Our tour endeavours to identify and understand the culture of the New South Africa. We proceed through the historic Malay Quarter discovering the origins of our multi-cultural city and its people.
Schedule Details
District 6
The tragic saga of “Forced Removals” then unfolds as we drive through the remains of the once vibrant District 6 and visit its living museum. Then it’s off to the Townships, visiting examples of “black” and “coloured” townships focussing on development issues of Education, Health Care and Housing. In Langa we visit the Chris Hani Community School as well as the Tsoga Environmental Centre where local community guides take us on a walking tour.
Bonteheuwel to Guguletu
We go via Bonteheuwel to Guguletu where we stop off at the Uncedo Pottery Project, and then to the Weltevreden Park Government Housing Development Site. We then return to the city for lunch at the Waterfront before departing on the ferry to Robben Island where ex-prisoners become our tour guides. We are taken on a walking and driving tour of this political prison where Nelson Mandela was jailed for 19 years. Lunch @ the Victoria & Alfred Waterfront – a region that abounds with shops, pubs, restaurants and entertainment.
Robben Island
After lunch, the guest will departing on the ferry to Robben Island where ex-prisoners become our tour guides. We are taken on a walking and driving tour of this political prison where Nelson Mandela was jailed for 19 years.
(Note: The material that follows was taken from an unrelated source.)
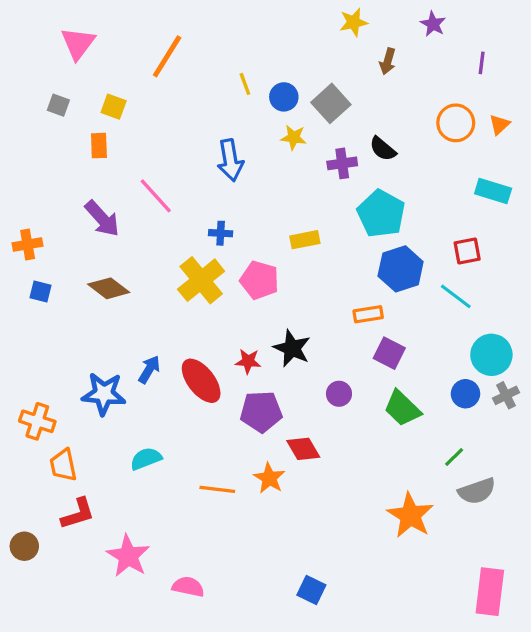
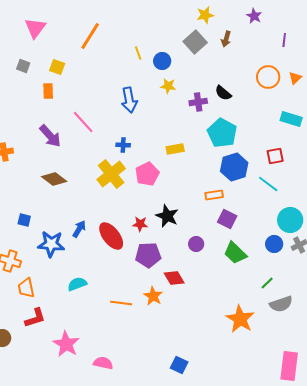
gray square: (331, 103) -> (195, 42), moved
pink pentagon: (259, 280) -> (147, 174), turned 30
blue square: (41, 292) -> (24, 220), moved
In 1961 the Prisons Department took over and built an austere maximum-security prison. It was here that Nelson Mandela was sent after receiving a life imprisonment sentence in 1963. Political and common-law prisoners were initially lodged together. Contact with the outside world was limited to receiving and sending two letters a year. In 1971 the political prisoners were further isolated. Beatings, hard physical labour in the lime quarry, prolonged solitary confinement and insufficient food, bedding and clothing were endured for many years. Hunger strikes, legal action and international pressure eventually brought better conditions. The prison even became an informal university behind bars, with prisoners tutoring their warders. 1991 saw the release of the remaining political detainees and in 1996 the common-law prisoners were transferred to the mainland.